The cost to close a residential loan subsided this year thanks to a decline in loan origination fees.
Average closing costs on a $200,000 purchase-money mortgage
with a down payment of 20 percent are $1,847.
The total excludes title insurance, title search, taxes, property insurance, association fees, interest and other prepaid items.
That is less than the average for a single-family home loan last year, when the total was
$2,539.
(after this story was published, Bankrate.com provided the following clarification about how it changed the way it reported the closing cost data, which reduced the year-over-year change to seven percent:
We decided not to include origination points this year (to ensure consistency: we have long excluded discount points, but we found that some lenders are using “discount” and “origination” points interchangeably).
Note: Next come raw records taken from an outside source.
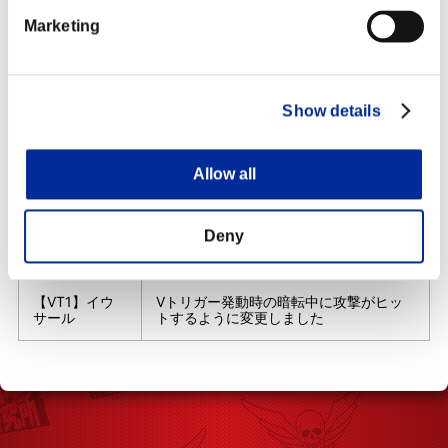
弱スピニン
ダメージを90⇒80に変更しました
グ・ミキサー
Marketing
中スピニン
ダメージを110⇒100に変更しました
グ・ミキサー
Show details
①後方部分の攻撃が相手にヒットした
強スピニン
際、吹き飛ぶ方向を変更しました
グ・ミキサー
②特定状況でコンボに使用した際、相手
Allow all
の裏に回ってしまう現象を緩和しました
ダッシュ・ス
特定状況下でイウサールに接触した際、
Deny
ピニング・ミ
前進しない状態のまま動作する現象を修
キサー
正しました
【VT1】イウ
Vトリガー発動時の暗転中に攻撃がヒッ
サール
トするように変更しました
Re-running the 2014 data without origination points yields an average of $1,989. That’s an apples-to-apples comparison with this year’s $1,847 and is where the 7% decline comes from.
Bankrate.com reported the findings based on a survey of up to 10 lenders for each state as of June.
In Hawaii, total closing costs average $2,163 — more than in any other state.
New Jersey’s $2,094 are second-highest, then $2,033 in
Connecticut, $1,971 in West Virginia and $1,969 in Arizona.
At $1,613, Ohio had the lowest closing costs.
The 2015 U.S. total includes
$1,041 in lender origination fees — plunging from $1,877 a year earlier.
Origination fees were highest in Arizona at $1,208 and lowest in Wyoming at $874.
Also reflected in this year’s U.S. total were and $807 in third-party fees, increasing from $662 in 2014.
Hawaii’s $1,130 in third-party fees were highest in the nation,
while Pennsylvania’s, $678 were the lowest.